The Beyoncé documentary, terribly titled Life is But a Dream, is the most beautiful paint you will ever watch drying. Bey is a star who is charismatic and ambitious and hard working and also tightly in control of her image and what she allows the world to know of her. We learn absolutely nothing new. Even the candids aren’t very candid. The documentary, that term being a technicality, includes Bey talking to herself on her MacBook Pro, clips of her being followed by cameras, clips of her being interviewed in a white room on a white couch, her hair piled on her head in coils of blonde braid, performance segments and lots of voiceovers designed to convey profundity. At the end, there’s a Tree of Life/Al Gore talking about his family’s tobacco farm moment that’s a bit inexplicable and then, finally, we get to see about ninety precious seconds of the chosen one, Blue Ivy. The 90-minute film is a highly choreographed performance of Beyoncé playing Beyoncé. It’s not terribly exciting but it’s still watchable because Bey and her team have done a very good job of making us forget she neither has the greatest voice nor can she act.

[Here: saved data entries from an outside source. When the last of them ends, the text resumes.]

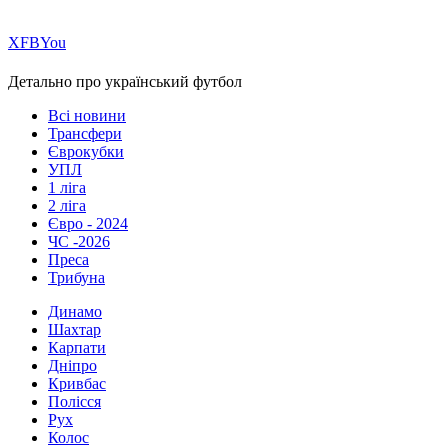
Х
FB
You
Детально про український футбол
Всі новини
Трансфери
Єврокубки
УПЛ
1 ліга
2 ліга
Євро - 2024
ЧС -2026
Преса
Трибуна
Динамо
Шахтар
Карпати
Дніпро
Кривбас
Полісся
Рух
Колос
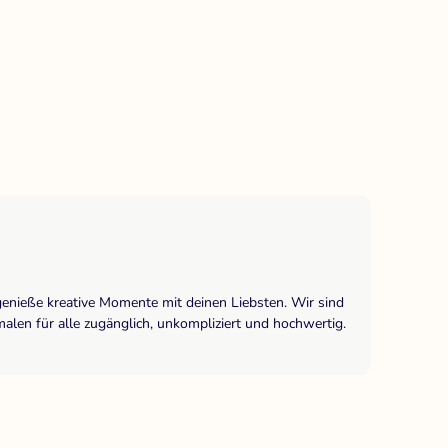
genieße kreative Momente mit deinen Liebsten. Wir sind
len für alle zugänglich, unkompliziert und hochwertig.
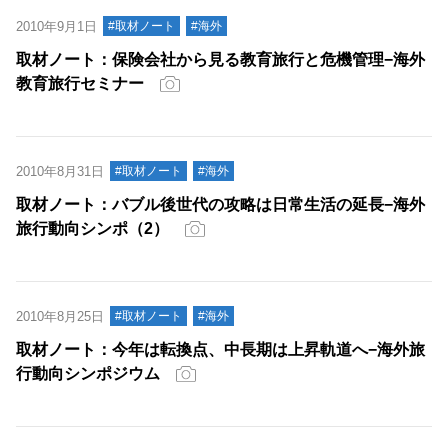
2010年9月1日
#取材ノート
#海外
取材ノート：保険会社から見る教育旅行と危機管理−海外
教育旅行セミナー
2010年8月31日
#取材ノート
#海外
取材ノート：バブル後世代の攻略は日常生活の延長−海外
旅行動向シンポ（2）
2010年8月25日
#取材ノート
#海外
取材ノート：今年は転換点、中長期は上昇軌道へ−海外旅
行動向シンポジウム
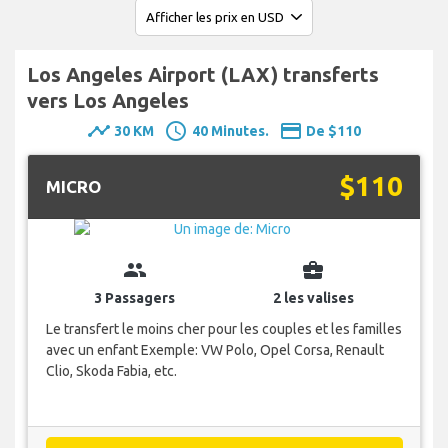
Los Angeles Airport (LAX) transferts
vers Los Angeles
timeline
schedule
payment
30 KM
40 Minutes.
De $110
$110
MICRO
group
business_center
3 Passagers
2 les valises
Le transfert le moins cher pour les couples et les familles
avec un enfant Exemple: VW Polo, Opel Corsa, Renault
Clio, Skoda Fabia, etc.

In addition to demonstrating a very intense love of all things Beyoncé, Bey says all the “right” things about her life, separating from her father as manager, the difficulty of being a woman and the pro-woman messages she tries to send through her music, her relationship with Jay-Z and, of course, how she feels about motherhood, which has given her life meaning and made her complete. She told Oprah she didn’t know herself until she became a mother. 

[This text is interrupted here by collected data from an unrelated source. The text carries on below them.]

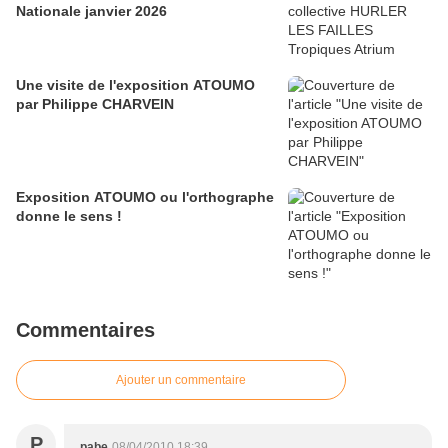
Nationale janvier 2026
Une visite de l'exposition ATOUMO
par Philippe CHARVEIN
Exposition ATOUMO ou l'orthographe
donne le sens !
Commentaires
Ajouter un commentaire
P
pabe
08/04/2010 18:39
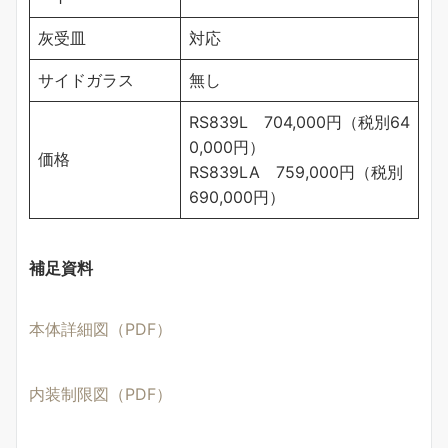
灰受皿
対応
サイドガラス
無し
RS839L 704,000円（税別64
0,000円）
価格
RS839LA 759,000円（税別
690,000円）
補足資料
本体詳細図（PDF）
内装制限図（PDF）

It’s curious but throughout the documentary, Bey gives credit to nearly everyone but herself for who she is. Her mother, her father, Jay, and her daughter all seem to be the cornerstones of who she is. It leaves you to wonder who Beyoncé would be if she peeled away all the influences.

Then again, who would any of us be without the people who have shaped our lives?

During the documentary, there is a trajectory from Bey as a young performer to Bey the seasoned performer, wife, and mother who is more confident and in control of her life. In her Oprah interview, she confides that her alter ego, Sasha Fierce, is now “fully integrated,” making her Beyoncé Sasha Fierce Knowles. Bey knows how to tell a good, albeit overly scripted and predictable story, that’s for sure.

There are no major revelations or insights here. We don’t ever get to see Bey looking anything but flawless. Even her candid, middle of the night, talking to her laptop shots make her look like the most beautiful woman in the world. Instead of showing us the real Beyoncé, if such a person exists, what this documentary shows us is that Beyoncé’s is as much a produced affair as her latest album or music video. There’s no shame in that. In fact, it might even be brilliant, that no matter what, she’s keeping herself to herself. Ultimately, Beyoncé understands her life as commodity. She understands what her audience wants. She gives us exactly that.